In Praise of Draconian Error Handling, Part 1

I’m doing a bit of work on XOM, trying to optimize and improve some of the Unicode normalization code. A lot of this is autogenerated from the Unicode data files, and I’m actually working on the meta-code that parses those files and then generates the actual shipping code. In this code, I’m setting up a switch statement like this one:

       switch(i) {
          case 0:
            return result + "NOT_REORDERED";
          case 1:
            return result + "OVERLAY";
          case 7:
            return result + "NUKTA";
          case 8:
            return result + "KANA_VOICING";
          case 9:
            return result + "VIRAMA";
          case 202:
            return result + "ATTACHED_BELOW";
          case 216:
            return result + "ATTACHED_ABOVE_RIGHT";
          case 218:
            return result + "BELOW_LEFT";
          case 220:
            return result + "BELOW";
          case 222:
            return result + "BELOW_RIGHT";
          case 224:
            return result + "LEFT";
          case 226:
            return result + "RIGHT";
          case 228:
            return result + "ABOVE_LEFT";
          case 230:
            return result + "ABOVE";
          case 232:
            return result + "ABOVE_RIGHT";
          case 233:
            return result + "DOUBLE_BELOW";
          case 234:
            return result + "DOUBLE_ABOVE";
          case 240:
            return result + "IOTA_SUBSCRIPT";
          default:
            return result + "NOT_REORDERED";
        }

And then I stop myself. Do you see the bug? Actually it’s a meta bug that leads to the true bug.

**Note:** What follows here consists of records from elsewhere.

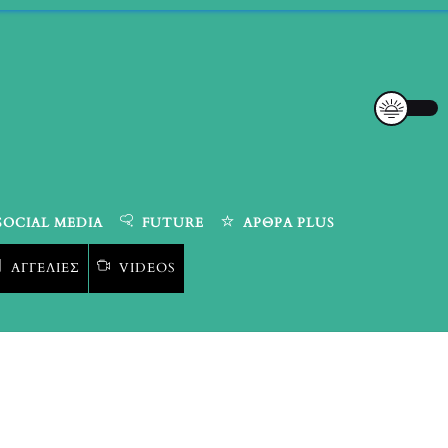
SOCIAL MEDIA
FUTURE
ΆΡΘΡΑ PLUS
ΑΓΓΕΛΊΕΣ
VIDEOS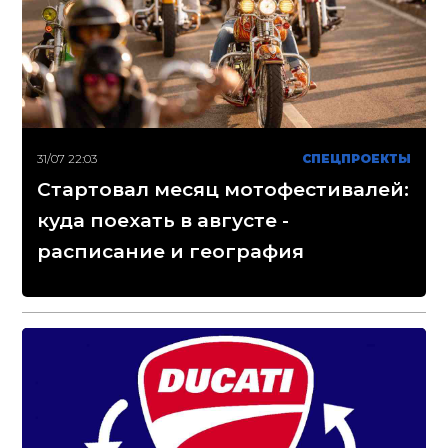
31/07 22:03
СПЕЦПРОЕКТЫ
Стартовал месяц мотофестивалей:
куда поехать в августе -
расписание и география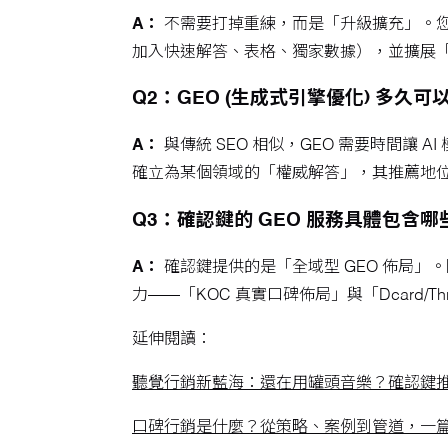
A：
不需要打掉重練，而是「升級擴充」。您原
加入快速解答、表格、獨家數據），並擴展「站
Q2：GEO (生成式引擎優化) 多久
A：
與傳統 SEO 相似，GEO 需要時間讓 
確立為某個領域的「權威解答」，其推薦地
Q3：確認鍵的 GEO 服務具體包含
A：
確認鍵提供的是「全域型 GEO 佈局」。
力——「KOC 真實口碑佈局」與「Dcard/
延伸閱讀：
聽覺行銷新藍海：還在用罐頭音樂？確認鍵推出
口碑行銷是什麼？從策略、案例到管道，一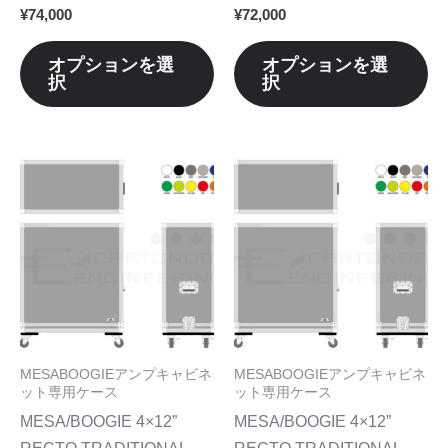
シ
シ
¥
74,000
¥
72,000
ら
ら
ョ
ョ
選
選
ン
ン
オプションを選
オプションを選
択
択
択
択
が
が
で
で
あ
あ
き
き
り
り
ま
ま
ま
ま
こ
こ
す
す
す。
す
の
の
オ
オ
商
商
プ
プ
品
品
シ
シ
に
に
ョ
ョ
は
は
ン
ン
複
複
は
は
数
数
MESABOOGIEアンプキャビネ
MESABOOGIEアンプキャビネ
商
商
の
の
ット専用ケース
ット専用ケース
品
品
バ
バ
MESA/BOOGIE 4×12”
MESA/BOOGIE 4×12”
ペ
ペ
リ
リ
RECTO TRADITIONAL
RECTO TRADITIONAL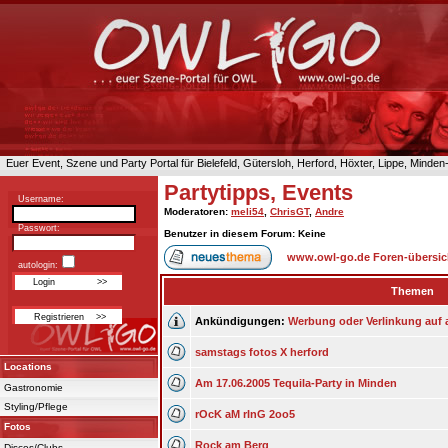
Euer Event, Szene und Party Portal für Bielefeld, Gütersloh, Herford, Höxter, Lippe, Minde
Partytipps, Events
Username:
Moderatoren
:
meli54
,
ChrisGT
,
Andre
Passwort:
Benutzer in diesem Forum: Keine
www.owl-go.de Foren-übersic
autologin:
Themen
Ankündigungen:
Werbung oder Verlinkung auf 
samstags fotos X herford
Locations
Am 17.06.2005 Tequila-Party in Minden
Gastronomie
Styling/Pflege
rOcK aM rInG 2oo5
Fotos
Rock am Berg
Discos/Clubs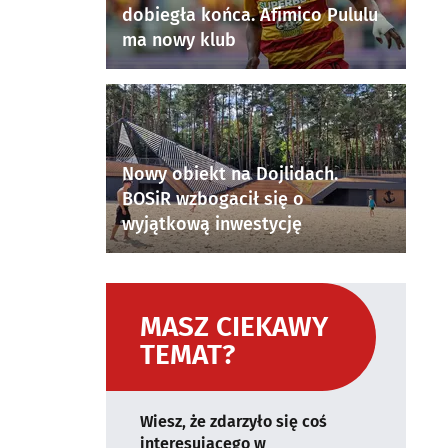
dobiegła końca. Afimico Pululu
ma nowy klub
Nowy obiekt na Dojlidach.
BOSiR wzbogacił się o
wyjątkową inwestycję
MASZ CIEKAWY
TEMAT?
Wiesz, że zdarzyło się coś
interesującego w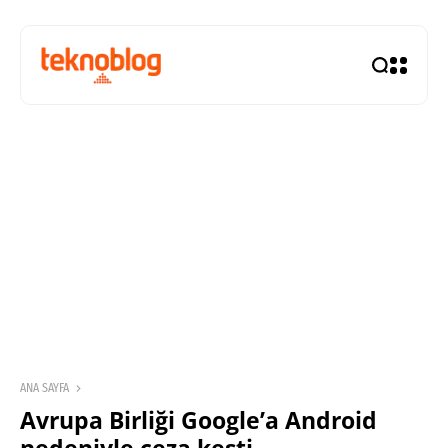
ANA SAYFA
Avrupa Birliği Google’a Android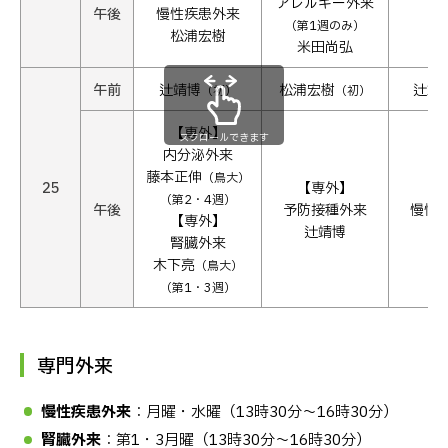
アレルギー外来
午後
慢性疾患外来
（第1週のみ）
松浦宏樹
米田尚弘
午前
辻靖博
松浦宏樹
辻靖
（初）
（初）
【専外】
スクロールできます
内分泌外来
藤本正伸
（鳥大）
25
【専外】
【
（第2・4週）
午後
予防接種外来
慢性
【専外】
辻靖博
堀
腎臓外来
木下亮
（鳥大）
（第1・3週）
専門外来
慢性疾患外来
：月曜・水曜（13時30分〜16時30分）
腎臓外来
：第1・3月曜（13時30分〜16時30分）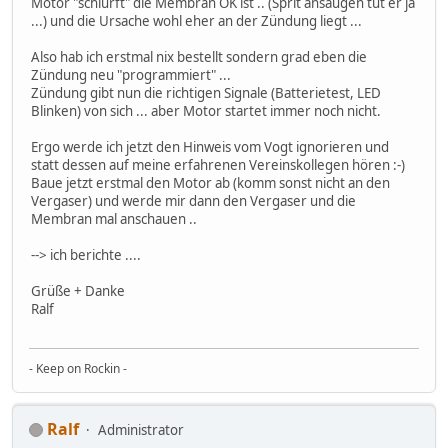
Motor "schlürft" die Membran OK ist .. (Sprit ansaugen tut er ja
...) und die Ursache wohl eher an der Zündung liegt ...
Also hab ich erstmal nix bestellt sondern grad eben die
Zündung neu "programmiert" ...
Zündung gibt nun die richtigen Signale (Batterietest, LED
Blinken) von sich ... aber Motor startet immer noch nicht.
Ergo werde ich jetzt den Hinweis vom Vogt ignorieren und
statt dessen auf meine erfahrenen Vereinskollegen hören :-)
Baue jetzt erstmal den Motor ab (komm sonst nicht an den
Vergaser) und werde mir dann den Vergaser und die
Membran mal anschauen ..
--> ich berichte ....
Grüße + Danke
Ralf
- Keep on Rockin -
Ralf
Administrator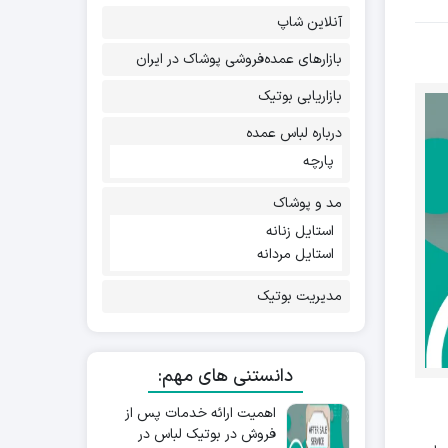
آنلاین شاپ
بازارهای عمده‌فروشی پوشاک در ایران
بازاریابی بوتیک
درباره لباس عمده
پارچه
مد و پوشاک
استایل زنانه
استایل مردانه
مدیریت بوتیک
دانستنی های مهم:
اهمیت ارائه خدمات پس از
فروش در بوتیک لباس در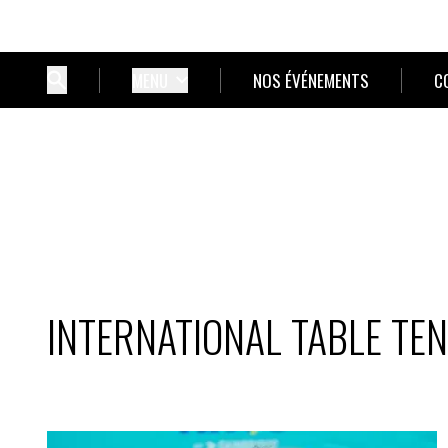
MENU
NOS ÉVÉNEMENTS
C
INTERNATIONAL TABLE TENN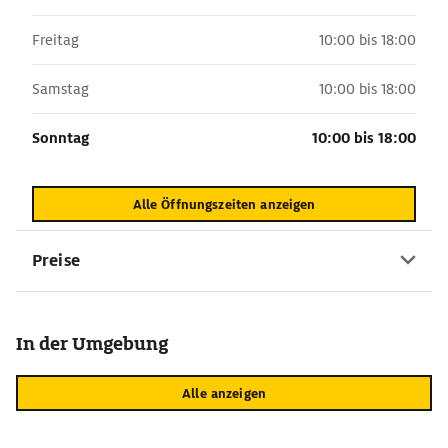
Freitag
10:00 bis 18:00
Samstag
10:00 bis 18:00
Sonntag
10:00 bis 18:00
Alle Öffnungszeiten anzeigen
Preise
In der Umgebung
Alle anzeigen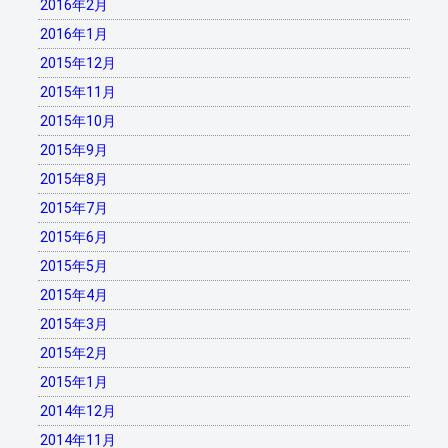
2016年2月
2016年1月
2015年12月
2015年11月
2015年10月
2015年9月
2015年8月
2015年7月
2015年6月
2015年5月
2015年4月
2015年3月
2015年2月
2015年1月
2014年12月
2014年11月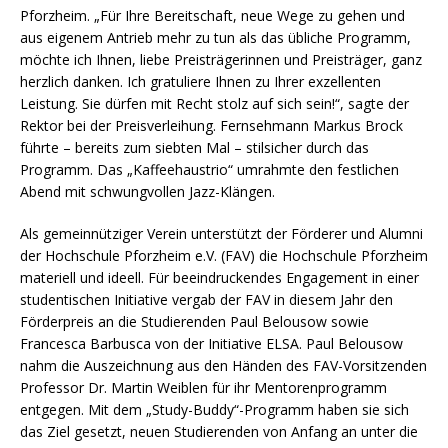
Pforzheim. „Für Ihre Bereitschaft, neue Wege zu gehen und
aus eigenem Antrieb mehr zu tun als das übliche Programm,
möchte ich Ihnen, liebe Preisträgerinnen und Preisträger, ganz
herzlich danken. Ich gratuliere Ihnen zu Ihrer exzellenten
Leistung. Sie dürfen mit Recht stolz auf sich sein!“, sagte der
Rektor bei der Preisverleihung. Fernsehmann Markus Brock
führte – bereits zum siebten Mal – stilsicher durch das
Programm. Das „Kaffeehaustrio“ umrahmte den festlichen
Abend mit schwungvollen Jazz-Klängen.
Als gemeinnütziger Verein unterstützt der Förderer und Alumni
der Hochschule Pforzheim e.V. (FAV) die Hochschule Pforzheim
materiell und ideell. Für beeindruckendes Engagement in einer
studentischen Initiative vergab der FAV in diesem Jahr den
Förderpreis an die Studierenden Paul Belousow sowie
Francesca Barbusca von der Initiative ELSA. Paul Belousow
nahm die Auszeichnung aus den Händen des FAV-Vorsitzenden
Professor Dr. Martin Weiblen für ihr Mentorenprogramm
entgegen. Mit dem „Study-Buddy“-Programm haben sie sich
das Ziel gesetzt, neuen Studierenden von Anfang an unter die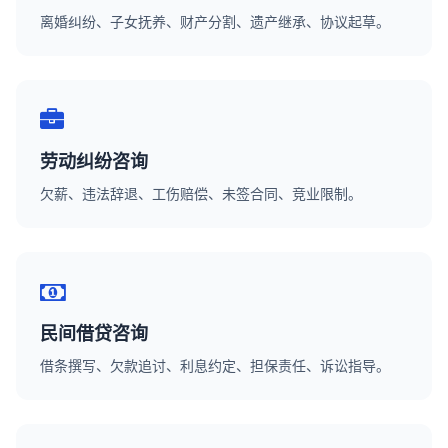
离婚纠纷、子女抚养、财产分割、遗产继承、协议起草。
劳动纠纷咨询
欠薪、违法辞退、工伤赔偿、未签合同、竞业限制。
民间借贷咨询
借条撰写、欠款追讨、利息约定、担保责任、诉讼指导。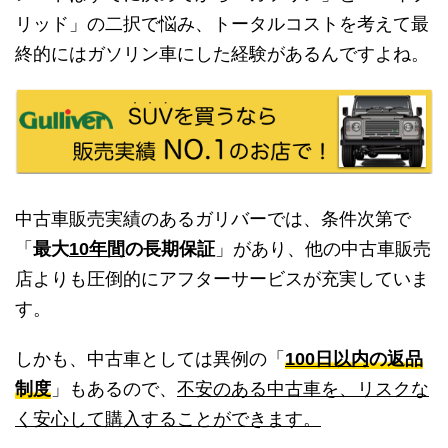
リッド」の二択で悩み、トータルコストを考えて最
終的にはガソリン車にした経験があるんですよね。
中古車販売実績のあるガリバーでは、条件次第で
「
最大
10年間
の長期保証
」があり、他の中古車販売
店よりも圧倒的にアフターサービスが充実していま
す。
しかも、中古車としては異例の「
100日以内
の返品
制度
」もあるので、
不安のある中古車を、リスクな
く安心して購入することができます。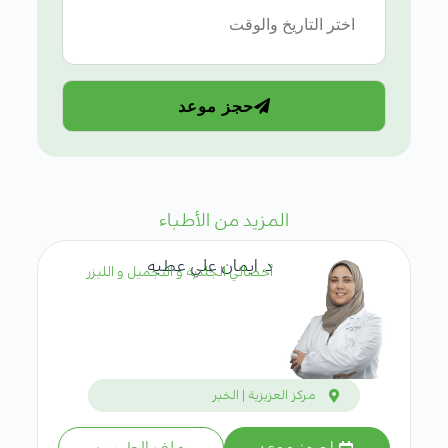
حجز موعد
المزيد من الأطباء
د. ايمان علي عطيه
أخصائي الجلدية و التجميل و الليزر
مركز العزيزية | الخبر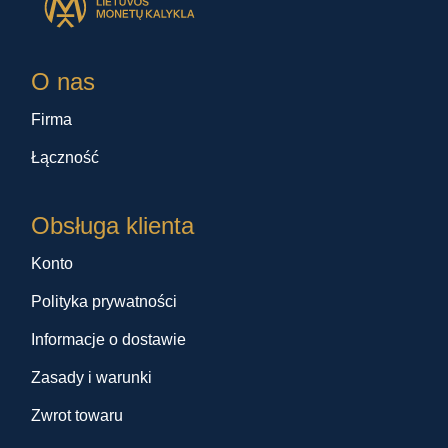
O nas
Firma
Łączność
Obsługa klienta
Konto
Polityka prywatności
Informacje o dostawie
Zasady i warunki
Zwrot towaru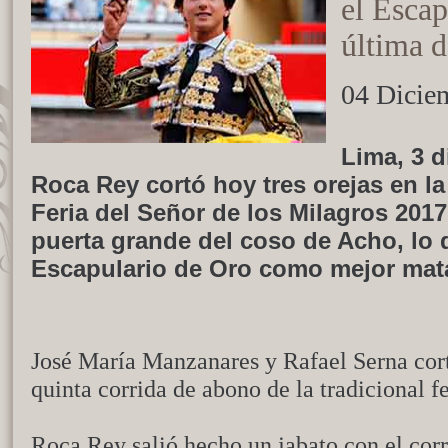
el Escap
última 
04 Dicie
Lima, 3 d
Roca Rey cortó hoy tres orejas en la 
Feria del Señor de los Milagros 2017
puerta grande del coso de Acho, lo 
Escapulario de Oro como mejor matad
José María Manzanares y Rafael Serna cort
quinta corrida de abono de la tradicional f
Roca Rey salió hecho un jabato con el corr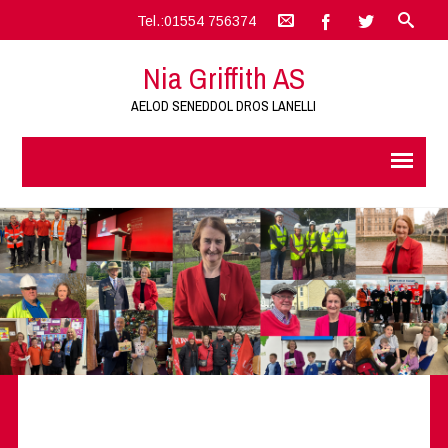
Tel.:01554 756374
Nia Griffith AS
AELOD SENEDDOL DROS LANELLI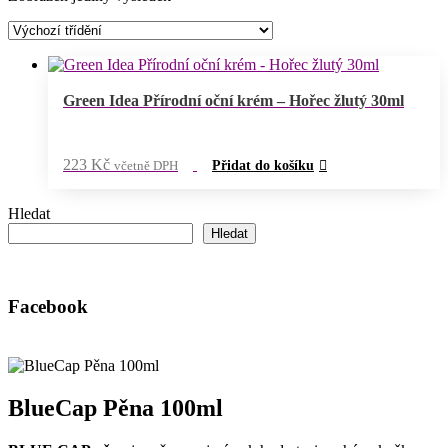
Green Idea Přírodní oční krém – Hořec žlutý 30ml
223
Kč
včetně DPH
Přidat do košíku
Hledat
Hledat
Facebook
BlueCap Pěna 100ml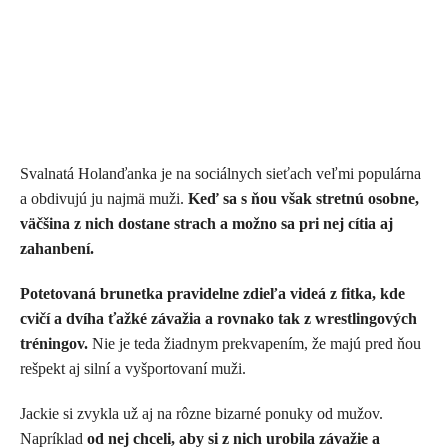
Svalnatá Holanďanka je na sociálnych sieťach veľmi populárna
a obdivujú ju najmä muži.
Keď sa s ňou však stretnú osobne,
väčšina z nich dostane strach a možno sa pri nej cítia aj
zahanbení.
Potetovaná brunetka pravidelne zdieľa videá z fitka, kde
cvičí a dvíha ťažké závažia a rovnako tak z wrestlingových
tréningov.
Nie je teda žiadnym prekvapením, že majú pred ňou
rešpekt aj silní a vyšportovaní muži.
Jackie si zvykla už aj na rôzne bizarné ponuky od mužov.
Napríklad
od nej chceli, aby si z nich urobila závažie a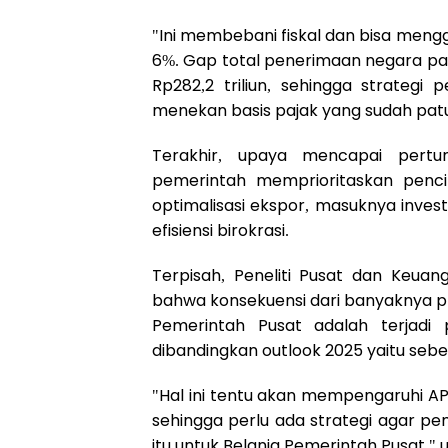
"Ini membebani fiskal dan bisa mengga
6%. Gap total penerimaan negara p
Rp282,2 triliun, sehingga strategi
menekan basis pajak yang sudah patuh
Terakhir, upaya mencapai pert
pemerintah memprioritaskan penci
optimalisasi ekspor, masuknya inves
efisiensi birokrasi.
Terpisah, Peneliti Pusat dan Keua
bahwa konsekuensi dari banyaknya pr
Pemerintah Pusat adalah terjadi
dibandingkan outlook 2025 yaitu sebes
"Hal ini tentu akan mempengaruhi A
sehingga perlu ada strategi agar pe
itu untuk Belanja Pemerintah Pusat," 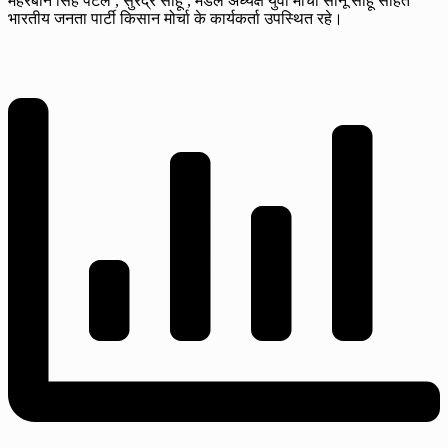
मेहरबान सिंह पटेल , सुरेंद्र साहू , मंडल अध्यक्ष युवा मोर्चा सोनू साहू सहित
भारतीय जनता पार्टी किसान मोर्चा के कार्यकर्ता उपस्थित रहे।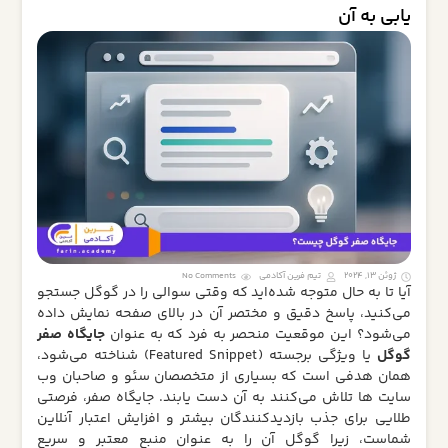
یابی به آن
ژوئن 13, 2024
تیم فرین آکادمی
No Comments
آیا تا به حال متوجه شده‌اید که وقتی سوالی را در گوگل جستجو
می‌کنید، پاسخ دقیق و مختصر آن در بالای صفحه نمایش داده
می‌شود؟ این موقعیت منحصر به‌ فرد که به عنوان
جایگاه صفر
گوگل
یا ویژگی برجسته (Featured Snippet) شناخته می‌شود،
همان هدفی است که بسیاری از متخصصان سئو و صاحبان وب‌
سایت‌ ها تلاش می‌کنند به آن دست یابند. جایگاه صفر، فرصتی
طلایی برای جذب بازدیدکنندگان بیشتر و افزایش اعتبار آنلاین
شماست، زیرا گوگل آن را به عنوان منبع معتبر و سریع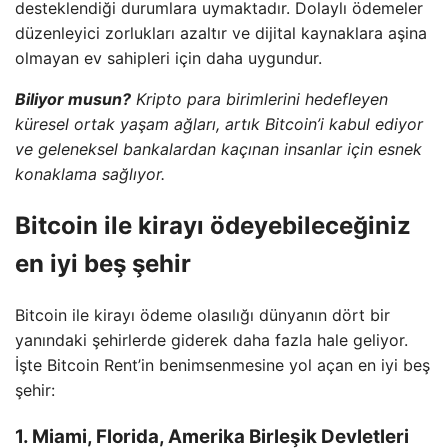
desteklendiği durumlara uymaktadır. Dolaylı ödemeler
düzenleyici zorlukları azaltır ve dijital kaynaklara aşina
olmayan ev sahipleri için daha uygundur.
Biliyor musun?
Kripto para birimlerini hedefleyen
küresel ortak yaşam ağları, artık Bitcoin’i kabul ediyor
ve geleneksel bankalardan kaçınan insanlar için esnek
konaklama sağlıyor.
Bitcoin ile kirayı ödeyebileceğiniz
en iyi beş şehir
Bitcoin ile kirayı ödeme olasılığı dünyanın dört bir
yanındaki şehirlerde giderek daha fazla hale geliyor.
İşte Bitcoin Rent’in benimsenmesine yol açan en iyi beş
şehir:
1. Miami, Florida, Amerika Birleşik Devletleri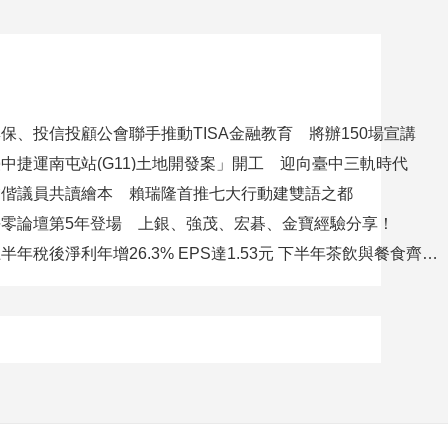
保、投信投顧公會聯手推動TISA金融教育 將辦150場宣講
中捷運南屯站(G11)土地開發案」開工 迎向臺中三軌時代
夕偕議員共讀繪本 賴瑞隆首推七大行動建雙語之都
零論壇第5年登場 上銀、強茂、宏碁、金寶經驗分享！
聯發國際上半年稅後淨利年增26.3% EPS達1.53元 下半年茶飲與餐食齊發 營運可望逐季上升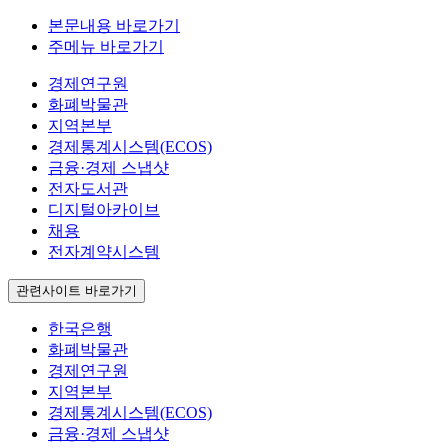
본문내용 바로가기
주메뉴 바로가기
경제연구원
화폐박물관
지역본부
경제통계시스템(ECOS)
금융·경제 스냅샷
전자도서관
디지털아카이브
채용
전자계약시스템
관련사이트 바로가기
한국은행
화폐박물관
경제연구원
지역본부
경제통계시스템(ECOS)
금융·경제 스냅샷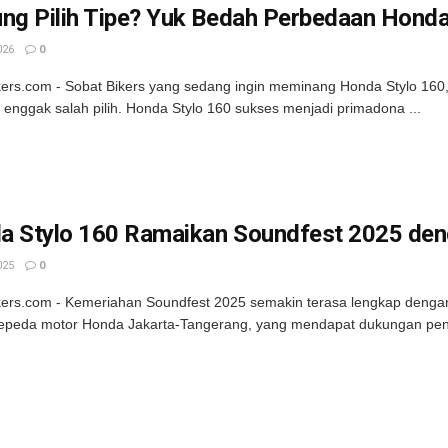
ung Pilih Tipe? Yuk Bedah Perbedaan Hond
026
0
kers.com - Sobat Bikers yang sedang ingin meminang Honda Stylo 160
 enggak salah pilih. Honda Stylo 160 sukses menjadi primadona ...
a Stylo 160 Ramaikan Soundfest 2025 deng
025
0
kers.com - Kemeriahan Soundfest 2025 semakin terasa lengkap deng
epeda motor Honda Jakarta-Tangerang, yang mendapat dukungan penuh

The problem I’ve noticed is that I really have no justification for supplying a default value. If I parse the Unicode data files, and the Unicode consortium has added a new combining class, this code should fail instead of merely assigning that new class to an existing class. So I change the default block like so to throw an exception instead; not that this will ever happen of course. ๐Ÿ™‚

          default:
            throw new RuntimeException("New case! " + i);
        }

You can probably guess what happens next: I run the code and the very first time, it throw the exception. It seems I forgot to handle the case of 560. OK. Simple enough to fix. I check the data files to see what case 560 means. Strange, it doesn’t seem to be there. Where’s 560 coming from? And that’s when I realize the problem is much, much worse than I thought.

The real bug is that I’ve been treating hexadecimal constants from the Unicode data as decimal constants in my Java code without conversion. Almost everything the code is doing is wrong. It should look like this:

       switch(i) {
          case 0x0:
            return result + "NOT_REORDERED";
          case 0x1:
            return result + "OVERLAY";
          case 0x7:
            return result + "NUKTA";
          case 0x8:
            return result + "KANA_VOICING";
          case 0x9:
            return result + "VIRAMA";
          case 0x202:
            return result + "ATTACHED_BELOW";
          case 0x216:
            return result + "ATTACHED_ABOVE_RIGHT";
          case 0x218:
            return result + "BELOW_LEFT";
          case 0x220:
            return result + "BELOW";
          case 0x222:
            return result + "BELOW_RIGHT";
          case 0x224:
            return result + "LEFT";
          case 0x226:
            return result + "RIGHT";
          case 0x228:
            return result + "ABOVE_LEFT";
          case 0x230:
            return result + "ABOVE";
          case 0x232:
            return result + "ABOVE_RIGHT";
          case 0x233:
            return result + "DOUBLE_BELOW";
          case 0x234:
            return result + "DOUBLE_ABOVE";
          case 0x240:
            return result + "IOTA_SUBSCRIPT";
          default:
            throw new RuntimeException("New case! " + Integer.toHexString(i));
        }

Now the code runs and no classes are missing. But then I get a sinking feeling in the pit of my stomach. What about the other XOM file where I’m using these values? Are those hexadecimal or decimal? Damn it, they’re decimal!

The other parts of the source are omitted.